親子 [ 42/78 ]
少し俺の過去の事をしゃべってやろう
そこから聞いた話は、あの二人の兄弟の父親がどうしてこうなってしまったかという事。
金のためにDIOに心を売ってしまった父親の末路。
肉の芽が暴走した結果、一生死ねない体になる。それも、絶対に治ることのない。
その話し中、父親が箱をあさりだす。中身がそこらじゅうに散乱した。
「一日中こうやってるだけだ。毎日毎日…来る日も来る日も10年間…
無駄にガラクタ箱の中を引っ掻き回しているだけさ……箱を取り上げると何日も泣きわめくしよ〜〜
イラつくぜ、こいつを見てるとよ〜〜……『生きている』ってことに憎しみがわいてくるぜ」
彼は父親に近づくと、首に付いた鎖を引っ張り自分のほうを向かせる。
「ちらかすなって何度も教えたろうッ!」
そう怒鳴りつけ、殴り蹴る。何度も、何度も血が出るまで何度も。
「やめなよ、自分の父親でしょ!?」
「ああ…そうだよ…実の父親さ。血のつながりはな…
だがこいつは父親であってもう父親じゃあない!DIOに魂を売った男さッ!自業自得の男さッ!
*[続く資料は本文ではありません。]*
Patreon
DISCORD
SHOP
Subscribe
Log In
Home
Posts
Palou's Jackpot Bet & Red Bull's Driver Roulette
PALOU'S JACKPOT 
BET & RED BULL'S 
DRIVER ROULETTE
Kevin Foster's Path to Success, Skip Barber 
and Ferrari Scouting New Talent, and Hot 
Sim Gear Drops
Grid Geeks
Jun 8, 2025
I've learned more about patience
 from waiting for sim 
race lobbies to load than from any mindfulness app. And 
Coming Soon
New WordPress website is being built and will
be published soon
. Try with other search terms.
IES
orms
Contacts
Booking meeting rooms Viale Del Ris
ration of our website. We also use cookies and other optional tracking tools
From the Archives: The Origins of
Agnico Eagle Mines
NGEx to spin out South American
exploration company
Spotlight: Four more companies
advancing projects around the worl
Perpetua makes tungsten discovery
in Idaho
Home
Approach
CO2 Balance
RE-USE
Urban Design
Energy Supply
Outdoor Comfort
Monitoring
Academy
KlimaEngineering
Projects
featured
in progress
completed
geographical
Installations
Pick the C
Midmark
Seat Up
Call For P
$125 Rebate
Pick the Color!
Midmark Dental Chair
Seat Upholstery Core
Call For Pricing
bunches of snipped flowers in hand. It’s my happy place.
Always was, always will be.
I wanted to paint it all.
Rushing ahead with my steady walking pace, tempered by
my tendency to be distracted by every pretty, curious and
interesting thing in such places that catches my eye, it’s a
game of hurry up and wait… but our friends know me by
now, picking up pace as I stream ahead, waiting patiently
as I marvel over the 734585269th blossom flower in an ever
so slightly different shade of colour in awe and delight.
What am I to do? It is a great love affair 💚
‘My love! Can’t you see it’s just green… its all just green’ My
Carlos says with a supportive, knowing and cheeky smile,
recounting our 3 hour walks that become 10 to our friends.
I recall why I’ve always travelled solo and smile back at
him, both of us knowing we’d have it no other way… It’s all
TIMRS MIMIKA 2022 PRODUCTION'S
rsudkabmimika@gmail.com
そして、また一方で父親だからこそやりきれない気持ちっつーのがおまえにわかるかい?だからこそフツーに死なせてやりてえって気持ちがあんだよ
こいつを殺した時にやっと俺の人生が始まるんだッ!」
そう言っている中でも、父親はこの隙にとばかりに箱の中をいじっている。
あんなに殴られていたって言うのにもう傷も見えない。
「ちくしょーやめろつってんだよ!イラつくんだよッ!「おいそこまでにしとけよッ!」」
父親を蹴ろうとしたところで仗助が制止する。
「というわけでよ…絶対にこの『弓と矢』はわたすわけにはいかねーっ
絶対になあ――――っ」
「かんちがいするなよ…その『弓と矢』はそのあとだ…
気になるのはこの箱でよ―――っ!」
仗助はクレイジー・ダイヤモンドで箱を殴った。
一体何のためにか、その場にいた者は全員理解できなかった。
殴られた箱は、またもとの形に戻る。その中身も……
「写真……」
「箱の中に写真が!」
四人の家族が、楽しそうに映っている写真。これはきっと……
「なにか…千切れた紙切れのようなものをつまんでいるから形を治してみたら何かと思ったらよ…なるほどな」
その写真を父親は手で持ち、じっくりと見る。
「おおおおおぉあぁあぁああぁああ〜っ」
言葉にはなっていない。一切、でも感動してか、嬉しくてか泣いている。
その様子に一番驚いているのは、億泰の兄だ。
「か…家族の写真だ…い…意味があったんだよ、10年間無駄に繰り返していたと思っていたこの動作には意味があったんだよッ!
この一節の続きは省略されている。